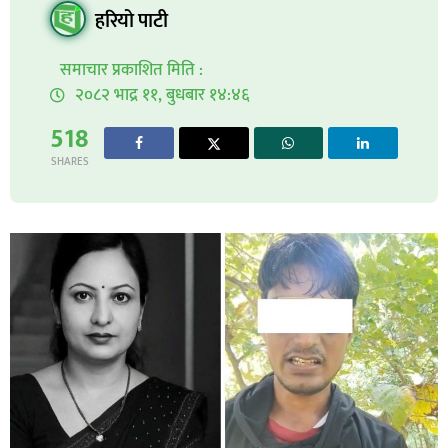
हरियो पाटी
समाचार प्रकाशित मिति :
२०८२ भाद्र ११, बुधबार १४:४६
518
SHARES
---------------
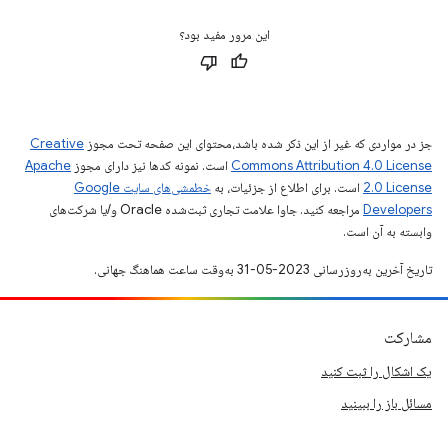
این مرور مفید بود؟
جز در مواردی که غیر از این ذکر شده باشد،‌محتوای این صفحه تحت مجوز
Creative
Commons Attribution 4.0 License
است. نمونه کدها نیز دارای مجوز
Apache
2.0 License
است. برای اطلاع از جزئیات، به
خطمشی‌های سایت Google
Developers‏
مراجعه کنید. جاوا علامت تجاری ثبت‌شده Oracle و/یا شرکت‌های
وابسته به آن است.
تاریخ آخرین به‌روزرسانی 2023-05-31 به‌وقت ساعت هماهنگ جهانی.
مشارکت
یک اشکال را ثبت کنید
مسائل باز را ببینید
---------------
**WORK TASK:** Using the entries above, return exactly the lines from the line with "این مرور مفید بود؟" to the line with "وابسته به آن است.", counting both of those lines.

**OUTPUT BELOW:**
این مرور مفید بود؟
جز در مواردی که غیر از این ذکر شده باشد،‌محتوای این صفحه تحت مجوز
Creative
Commons Attribution 4.0 License
است. نمونه کدها نیز دارای مجوز
Apache
2.0 License
است. برای اطلاع از جزئیات، به
خطمشی‌های سایت Google
Developers‏
مراجعه کنید. جاوا علامت تجاری ثبت‌شده Oracle و/یا شرکت‌های
وابسته به آن است.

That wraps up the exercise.